China tightened control of online financing, saying it is looking to develop healthy industry growth amid criticism the platforms contributed to an equities plunge that wiped US$3 trillion off the market.
All client funds must be parked at established banks and Internet finance firms would need approval from financial as well as cyberspace regulators, the People’s Bank of China said in a statement on its Web site on Saturday.
They must also provide sufficient disclosure and send risk reminders to customers.
China’s online lenders helped fuel an equity roller coaster that saw the benchmark index rallying more than 150 percent in the 12 months through June 12 before abruptly crashing.
The sites offered 3.1 billion yuan (US$499.2 million) of new loans for stock investment in May, about six times that of January, according to the Yingcan Group (盈燦公司), which tracks the nation’s more than 2,000 peer-to-peer finance platforms.
“This is a move by the government to tighten regulation of the industry, particularly for smaller companies,” Yingcan chief executive officer Xu Hongwei (徐紅偉) said. “We’re waiting to see the details expected later this year, such as the minimum required capital for entry.”
The People’s Bank of China (PBOC) is to supervise online payments while the China Banking Regulatory Commission is to oversee online lending, trust and consumer finance.
The China Securities Regulatory Commission (CSRC) is to handle equity crowd-funding and online fund sales, while insurance is to be looked after by the China Insurance Regulatory Commission.

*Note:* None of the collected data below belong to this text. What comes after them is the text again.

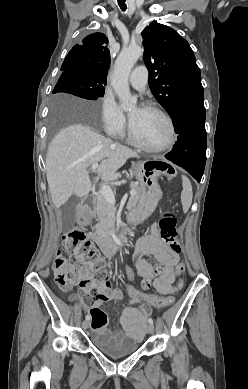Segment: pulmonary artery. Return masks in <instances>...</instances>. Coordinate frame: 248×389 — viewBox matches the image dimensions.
I'll return each mask as SVG.
<instances>
[{"label": "pulmonary artery", "mask_w": 248, "mask_h": 389, "mask_svg": "<svg viewBox=\"0 0 248 389\" xmlns=\"http://www.w3.org/2000/svg\"><path fill=\"white\" fill-rule=\"evenodd\" d=\"M148 70L145 66L136 67L129 76L131 85L138 90H144L147 84Z\"/></svg>", "instance_id": "pulmonary-artery-1"}]
</instances>
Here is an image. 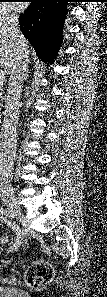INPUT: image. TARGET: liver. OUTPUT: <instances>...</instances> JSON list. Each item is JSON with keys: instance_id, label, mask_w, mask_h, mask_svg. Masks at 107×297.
<instances>
[{"instance_id": "obj_1", "label": "liver", "mask_w": 107, "mask_h": 297, "mask_svg": "<svg viewBox=\"0 0 107 297\" xmlns=\"http://www.w3.org/2000/svg\"><path fill=\"white\" fill-rule=\"evenodd\" d=\"M22 35V34H21ZM25 49L28 52L29 44L25 37L22 35ZM16 52V43L10 37L0 32V68L1 74L10 73L14 66Z\"/></svg>"}]
</instances>
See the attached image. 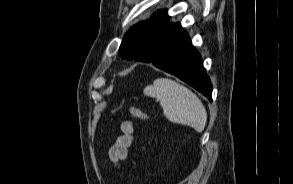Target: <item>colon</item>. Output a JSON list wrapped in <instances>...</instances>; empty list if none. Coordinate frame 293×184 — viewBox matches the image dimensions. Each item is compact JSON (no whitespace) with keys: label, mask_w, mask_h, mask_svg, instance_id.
I'll list each match as a JSON object with an SVG mask.
<instances>
[{"label":"colon","mask_w":293,"mask_h":184,"mask_svg":"<svg viewBox=\"0 0 293 184\" xmlns=\"http://www.w3.org/2000/svg\"><path fill=\"white\" fill-rule=\"evenodd\" d=\"M129 113L137 118V119H141V120H148V119H152L153 117L146 114L145 112H143L141 109L135 107V106H128L127 107Z\"/></svg>","instance_id":"colon-1"}]
</instances>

Peer-to-peer Web sites which match borrowers with lenders, should serve only as intermediaries and are banned from “enhancing borrower credit worthiness” or raising funds illegally, according to the new rules. Online crowd-funding must not “mislead or cheat investors.”
The PBOC added that Internet finance activities were bringing new problems and risks as there were “no market entrance thresholds, no game rules and no regulatory oversight.”
It plans to set up an Internet finance association and also support financial institutions starting online businesses including in banking, insurance and securities-related offerings.
The rules were drafted by 10 Chinese regulators and ministries, including the Ministry of Public Security and the Cyberspace Administration of China. It is the first set aimed at taming Internet finance at a time of rising risk.
Yingcan estimates that 1,500 of the platforms might go bankrupt or have difficulty paying dues, up from 275 last year, while Dagong Global Credit Rating Co (大公國際) has put more than 1,300 peer-to-peer companies on a blacklist that flags them as too risky and opaque.
The CSRC last weekend said it would stop online lenders from handing out new loans for share purchases, blaming some “information technology service providers” for illegal practices that it said contributed to the stock plunge.
There are to be additional strings on Internet finance firms, such as a minimum capital base and parking of reserve funds with regulators, Peking University Finance and Industry Development Research Center secretary-general Huang Song (黃嵩) said.
“Putting so many regulators in charge of each section of online finance is an old approach,” Huang said. “The government is trying to use a conventional approach to regulate this most unconventional business. Instead of encouraging the new online firms, they are just pushing existing financial institutions to embrace the Internet.”